**Work to complete**:
Please set down the lines of the listing exactly, from its first line to the line with "Master your business branding and make your", leaving the pictures out.

**Exercise input**:
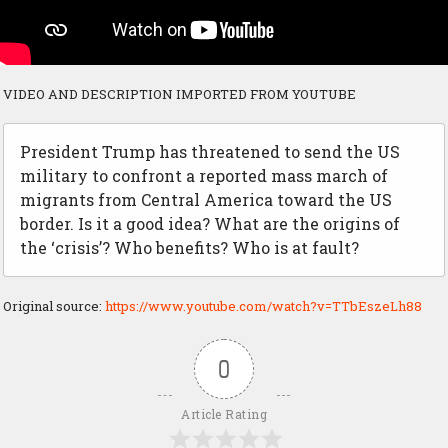
VIDEO AND DESCRIPTION IMPORTED FROM YOUTUBE
President Trump has threatened to send the US
military to confront a reported mass march of
migrants from Central America toward the US
border. Is it a good idea? What are the origins of
the ‘crisis’? Who benefits? Who is at fault?
Original source:
https://www.youtube.com/watch?v=TTbEszeLh88
0
Article Rating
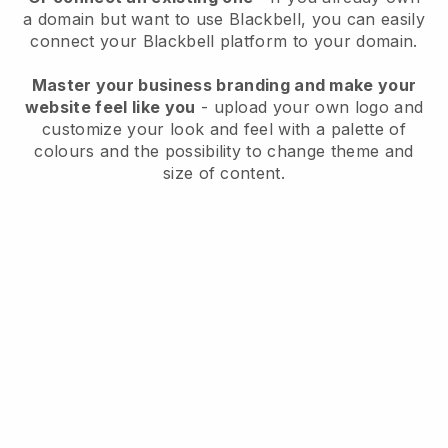
a domain but want to use
Blackbell
, you can easily
connect your
Blackbell
platform to your domain.
Master your business branding and make your
website feel like you
- upload your own logo and
customize your look and feel with a palette of
colours and the possibility to change theme and
size of content.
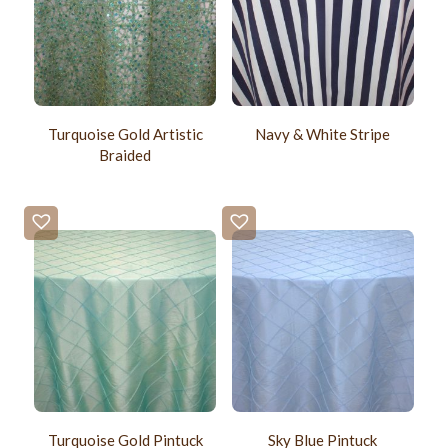
Turquoise Gold Artistic
Navy & White Stripe
Braided
Turquoise Gold Pintuck
Sky Blue Pintuck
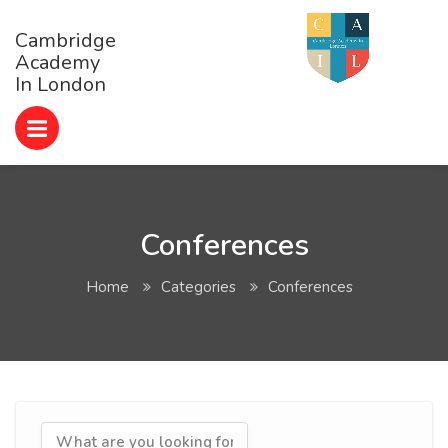
Cambridge
Academy
In London
Conferences
Home
Categories
Conferences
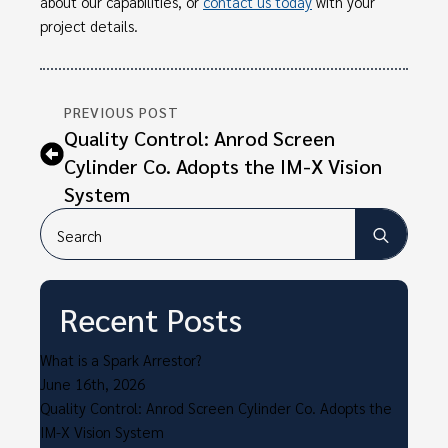
about our capabilities, or
contact us today
with your
project details.
PREVIOUS POST
Quality Control: Anrod Screen
Cylinder Co. Adopts the IM-X Vision
System
Searc
for:
Recent Posts
What is a Spark Arrestor?
June 16th, 2026
Quality Control: Anrod Screen Cylinder Co. Adopts the
IM-X Vision System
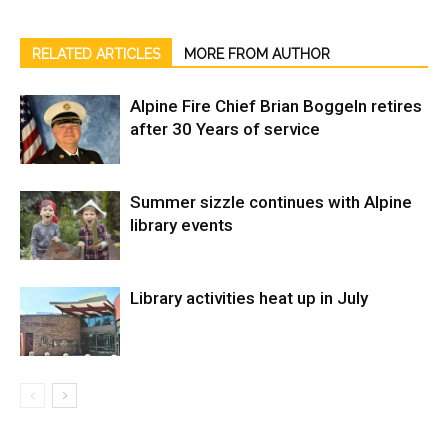
RELATED ARTICLES
MORE FROM AUTHOR
Alpine Fire Chief Brian Boggeln retires
after 30 Years of service
Summer sizzle continues with Alpine
library events
Library activities heat up in July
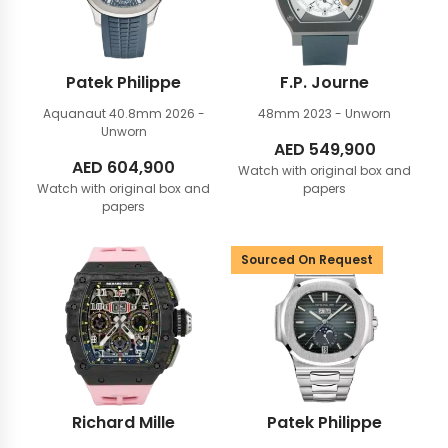
Patek Philippe
F.P. Journe
Aquanaut 40.8mm
2026 -
48mm
2023 - Unworn
Unworn
AED
549,900
AED
604,900
Watch with original box and
Watch with original box and
papers
papers
Sourced On Request
Richard Mille
Patek Philippe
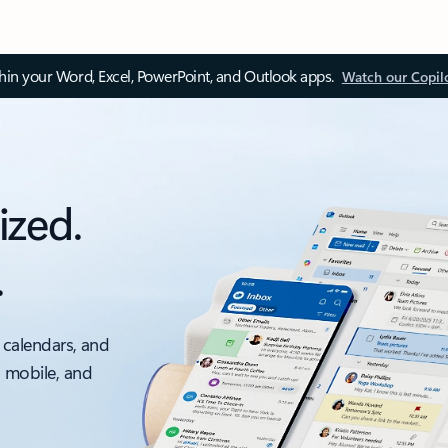
thin your Word, Excel, PowerPoint, and Outlook apps.
Watch our Copil
ized.
.
 calendars, and
, mobile, and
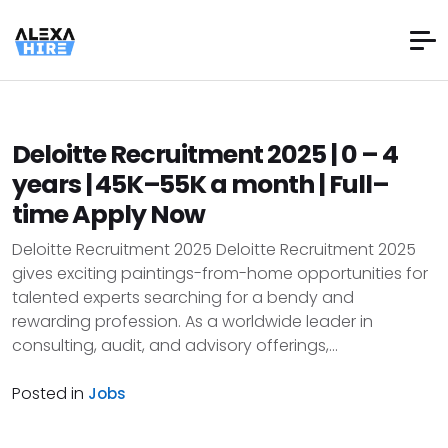
Deloitte Recruitment 2025 | 0 – 4
years | ₹45K–₹55K a month | Full–
time Apply Now
Deloitte Recruitment 2025 Deloitte Recruitment 2025
gives exciting paintings-from-home opportunities for
talented experts searching for a bendy and
rewarding profession. As a worldwide leader in
consulting, audit, and advisory offerings,...
Posted in
Jobs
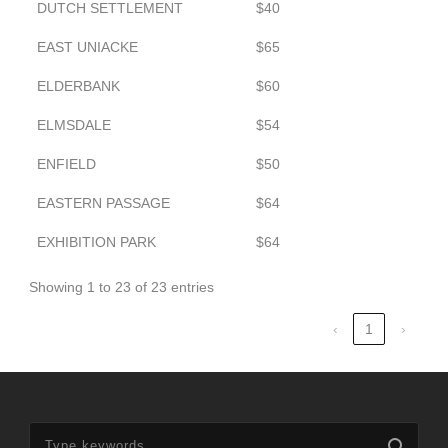
DUTCH SETTLEMENT
$40
EAST UNIACKE
$65
ELDERBANK
$60
ELMSDALE
$54
ENFIELD
$50
EASTERN PASSAGE
$64
EXHIBITION PARK
$64
Showing 1 to 23 of 23 entries
‹
1
›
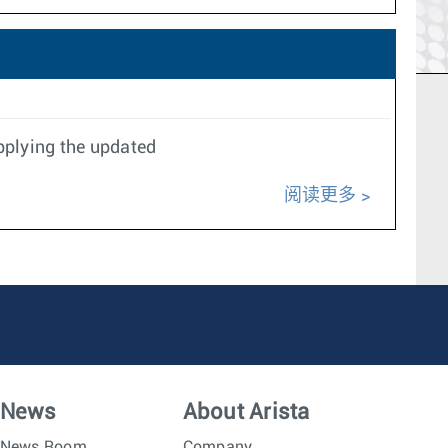
pplying the updated
阅读更多
News
About Arista
News Room
Company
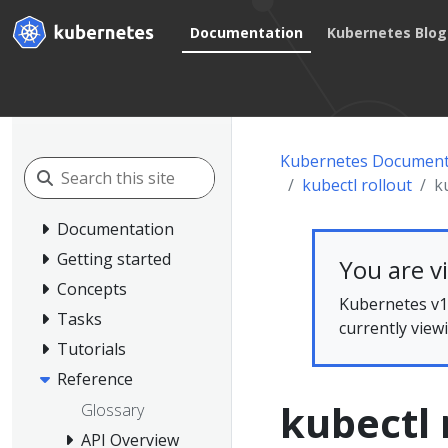
Documentation
Kubernetes Blog
Kubernetes Document
kubectl rollout
k
Documentation
Getting started
You are v
Concepts
Kubernetes v1.
Tasks
currently view
Tutorials
Reference
kubectl 
Glossary
API Overview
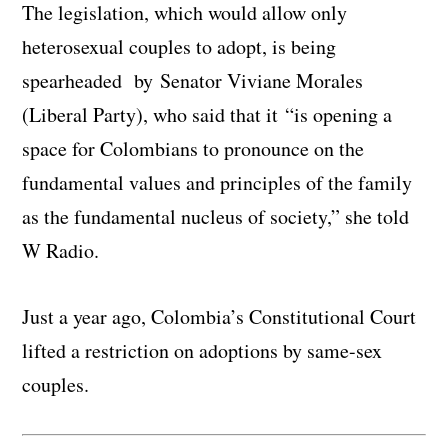
The legislation, which would allow only
heterosexual couples to adopt, is being
spearheaded by Senator Viviane Morales
(Liberal Party), who said that it “is opening a
space for Colombians to pronounce on the
fundamental values and principles of the family
as the fundamental nucleus of society,” she told
W Radio.
Just a year ago, Colombia’s Constitutional Court
lifted a restriction on adoptions by same-sex
couples.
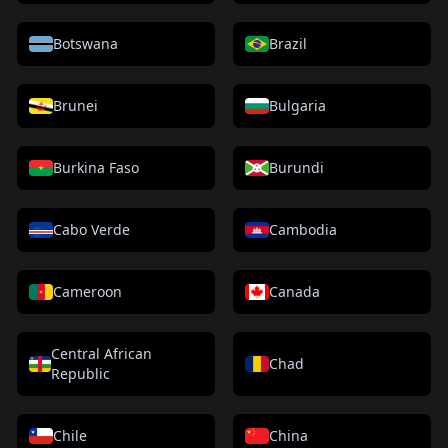
Botswana
Brazil
Brunei
Bulgaria
Burkina Faso
Burundi
Cabo Verde
Cambodia
Cameroon
Canada
Central African
Chad
Republic
Chile
China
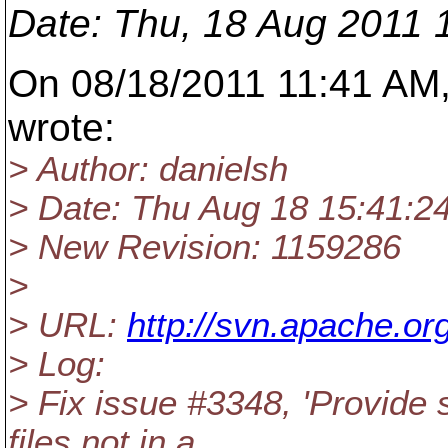
Date
: Thu, 18 Aug 2011 
On 08/18/2011 11:41 AM,
wrote:
> Author: danielsh
> Date: Thu Aug 18 15:41:2
> New Revision: 1159286
>
> URL:
http://svn.apache.o
> Log:
> Fix issue #3348, 'Provide 
files not in a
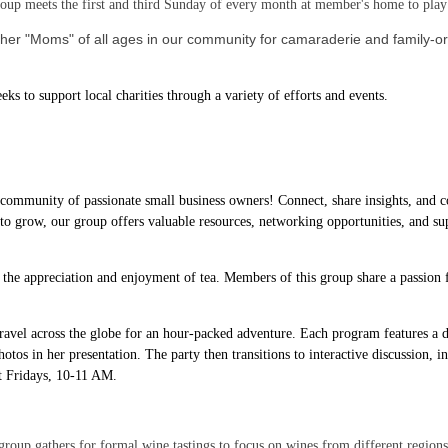
up meets the first and third Sunday of every month at member's home to pl
her "Moms" of all ages in our community for camaraderie and family-ori
ks to support local charities through a variety of efforts and events.
 community of passionate small business owners! Connect, share insights, and c
 to grow, our group offers valuable resources, networking opportunities, and sup
 the appreciation and enjoyment of tea. Members of this group share a passion fo
avel across the globe for an hour-packed adventure. Each program features a di
hotos in her presentation. The party then transitions to interactive discussion, i
st Fridays, 10-11 AM.
roup gathers for formal wine tastings to focus on wines from different regions o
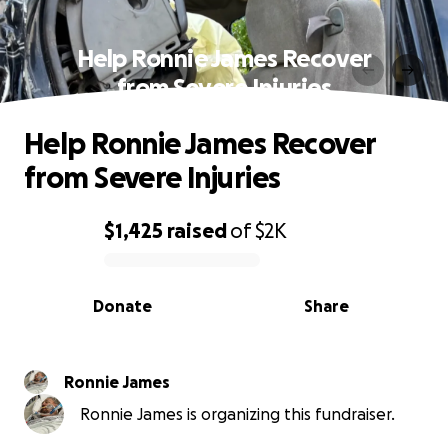
Help Ronnie James Recover
from Severe Injuries
Help Ronnie James Recover
from Severe Injuries
$1,425
raised
of
$2K
0% complete
Donate
Share
Ronnie James
Ronnie James is organizing this fundraiser.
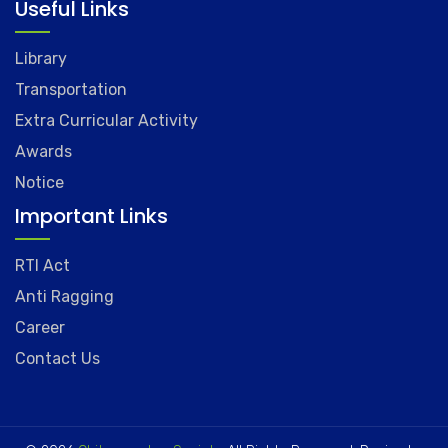
Useful Links
Library
Transportation
Extra Curricular Activity
Awards
Notice
Important Links
RTI Act
Anti Ragging
Career
Contact Us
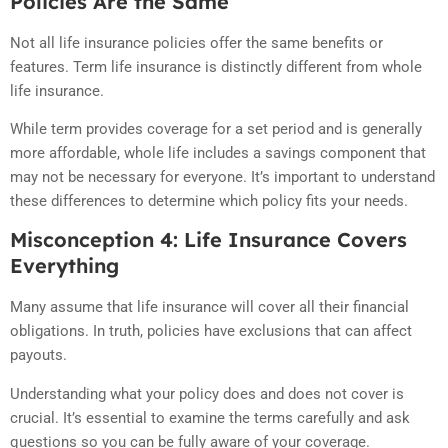
Policies Are the Same
Not all life insurance policies offer the same benefits or
features. Term life insurance is distinctly different from whole
life insurance.
While term provides coverage for a set period and is generally
more affordable, whole life includes a savings component that
may not be necessary for everyone. It’s important to understand
these differences to determine which policy fits your needs.
Misconception 4: Life Insurance Covers
Everything
Many assume that life insurance will cover all their financial
obligations. In truth, policies have exclusions that can affect
payouts.
Understanding what your policy does and does not cover is
crucial. It’s essential to examine the terms carefully and ask
questions so you can be fully aware of your coverage.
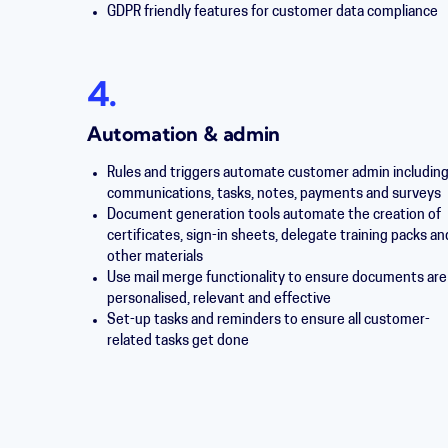
GDPR friendly features for customer data compliance
4.
Automation & admin
Rules and triggers automate customer admin includin
communications, tasks, notes, payments and surveys
Document generation tools automate the creation of
certificates, sign-in sheets, delegate training packs an
other materials
Use mail merge functionality to ensure documents are
personalised, relevant and effective
Set-up tasks and reminders to ensure all customer-
related tasks get done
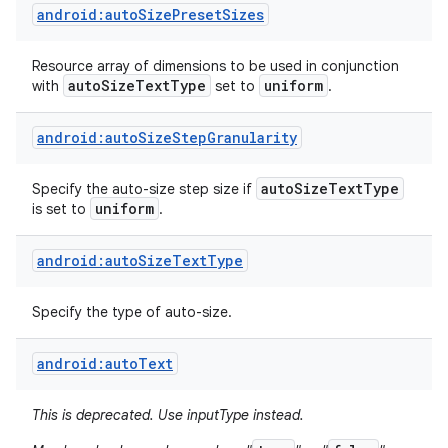
android:autoSizePresetSizes
Resource array of dimensions to be used in conjunction
auto
Size
Text
Type
uniform
with
set to
.
android:autoSizeStepGranularity
auto
Size
Text
Type
Specify the auto-size step size if
uniform
is set to
.
android:autoSizeTextType
Specify the type of auto-size.
android:autoText
This is deprecated. Use inputType instead.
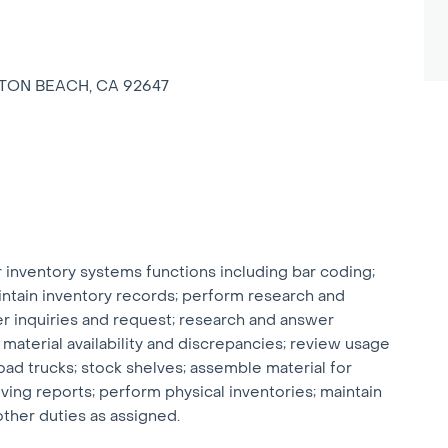
GTON BEACH, CA 92647
nventory systems functions including bar coding;
intain inventory records; perform research and
r inquiries and request; research and answer
 material availability and discrepancies; review usage
ad trucks; stock shelves; assemble material for
ing reports; perform physical inventories; maintain
ther duties as assigned.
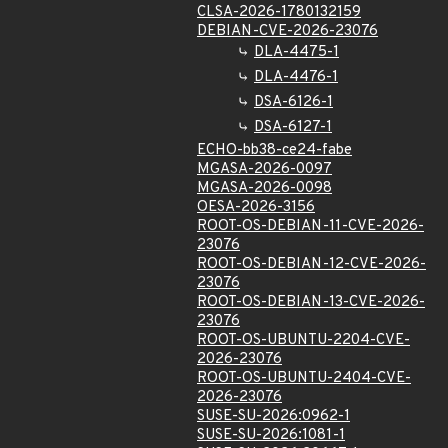
CLSA-2026-1780132159
DEBIAN-CVE-2026-23076
DLA-4475-1
DLA-4476-1
DSA-6126-1
DSA-6127-1
ECHO-bb38-ce24-fabe
MGASA-2026-0097
MGASA-2026-0098
OESA-2026-3156
ROOT-OS-DEBIAN-11-CVE-2026-
23076
ROOT-OS-DEBIAN-12-CVE-2026-
23076
ROOT-OS-DEBIAN-13-CVE-2026-
23076
ROOT-OS-UBUNTU-2204-CVE-
2026-23076
ROOT-OS-UBUNTU-2404-CVE-
2026-23076
SUSE-SU-2026:0962-1
SUSE-SU-2026:1081-1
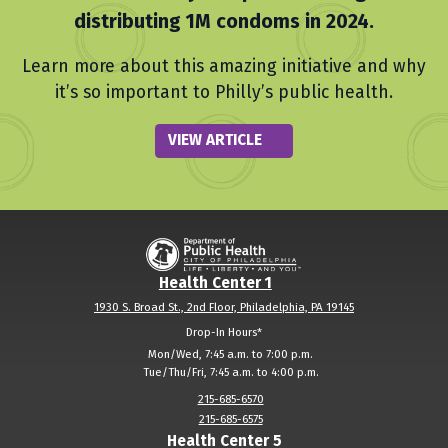
distributing 1M condoms in 2024.
Learn more about this amazing initiative and why
it’s so important to Philly’s public health.
VIEW ARTICLE
Health Center 1
1930 S. Broad St., 2nd Floor, Philadelphia, PA 19145
Drop-In Hours*
Mon/Wed
,
7:45 a.m. to 7:00 p.m.
Tue/Thu/Fri
,
7:45 a.m. to 4:00 p.m.
215-685-6570
215-685-6575
Health Center 5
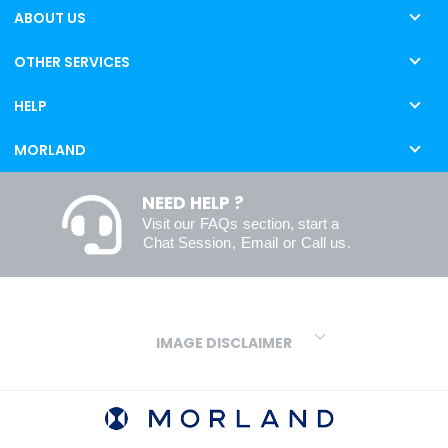
ABOUT US
OTHER SERVICES
HELP
MORLAND
NEED HELP ?
Visit our
FAQs
section, start a
Chat Session
,
Email
or
Call us
.
IMAGE DISCLAIMER
We make every effort to ensure our colours are displayed as
accurately as digital or printed media will allow. However, due to
variations in screens and printers we cannot guarantee an exact
colour match to real finishes. Additionally, RAL and HEX colour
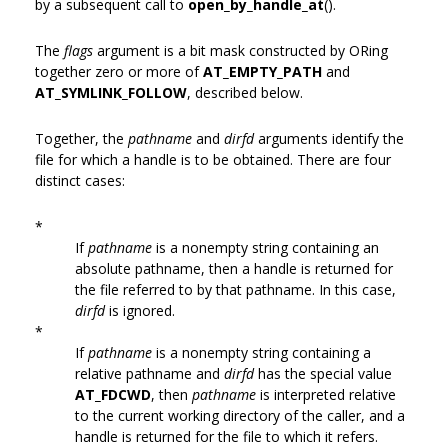
by a subsequent call to
open_by_handle_at
().
The
flags
argument is a bit mask constructed by ORing
together zero or more of
AT_EMPTY_PATH
and
AT_SYMLINK_FOLLOW
, described below.
Together, the
pathname
and
dirfd
arguments identify the
file for which a handle is to be obtained. There are four
distinct cases:
*
If
pathname
is a nonempty string containing an
absolute pathname, then a handle is returned for
the file referred to by that pathname. In this case,
dirfd
is ignored.
*
If
pathname
is a nonempty string containing a
relative pathname and
dirfd
has the special value
AT_FDCWD
, then
pathname
is interpreted relative
to the current working directory of the caller, and a
handle is returned for the file to which it refers.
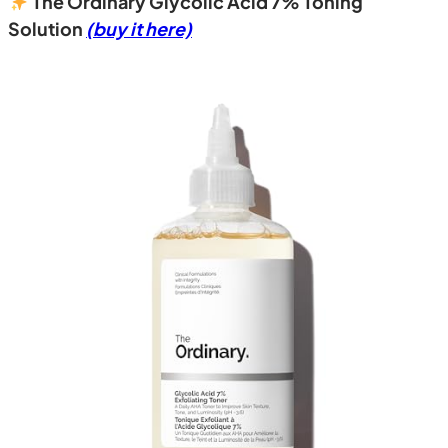
The Ordinary Glycolic Acid 7% Toning
Solution
(buy it here)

**Result of this task**:
VIDEO AND DESCRIPTION IMPORTED FROM YOUTUBE
President Trump has threatened to send the US
military to confront a reported mass march of
migrants from Central America toward the US
border. Is it a good idea? What are the origins of
the ‘crisis’? Who benefits? Who is at fault?
Original source:
https://www.youtube.com/watch?v=TTbEszeLh88
0
Article Rating
a domain but want to use
Blackbell
, you can easily
connect your
Blackbell
platform to your domain.
Master your business branding and make your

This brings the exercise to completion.